サイレント
「いらねえって言ってんだろ」

口をついて出た冷たい言葉に自分でも驚いた。
とうとう包みを持った子の瞳が潤み始める。後の二人は一を睨みつけ、泣き出した子の肩を抱えるようにして保健室を出ていく。

「最低」

「何よ、カッコつけちゃって」

彼女達がドアを閉める際、捨て台詞を吐くのを忘れなかったことに笑えた。

呆気に取られた顔の相沢と目が合う。

「何だよ?」

挑発的に語尾を上げた。

「や、別に。もしかしてイチ機嫌悪い?」

「悪くないけど。つーか用があるならさっさとしたら?」

「あ、うん」

バレンタインとか告白とか離婚とか。纏わり付くような女達の言葉や視線はうんざりだ。
俺にどうしろってんだよ。期待するな。
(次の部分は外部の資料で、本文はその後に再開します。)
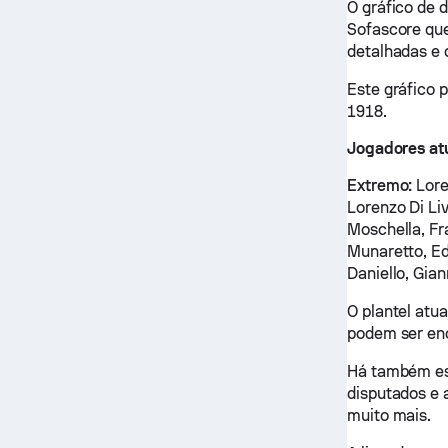
O gráfico de 
Sofascore que
detalhadas e
Este gráfico 
1918.
Jogadores atu
Extremo:
Lore
Lorenzo Di Li
Moschella, F
Munaretto, Ed
Daniello, Gi
O plantel atu
podem ser en
Há também est
disputados e 
muito mais.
重たい。

俺はもっと、身軽になりたい。

樹里は黙ったままテーブルの上の書類に視線を落としていた。
相沢がそんな樹里に近寄る。

「あー。金城先生は、その。誰かにチョコあげたりするんすか?」

「えっ?」

慌てたように樹里が顔をあげる。どうやら今の相沢の声が耳に入っていなかったらしい。曖昧な笑みを浮かべて相沢を見上げていた。

そんなつもりはないんだろうけれど、その仕種が媚びているようで気に入らなかった。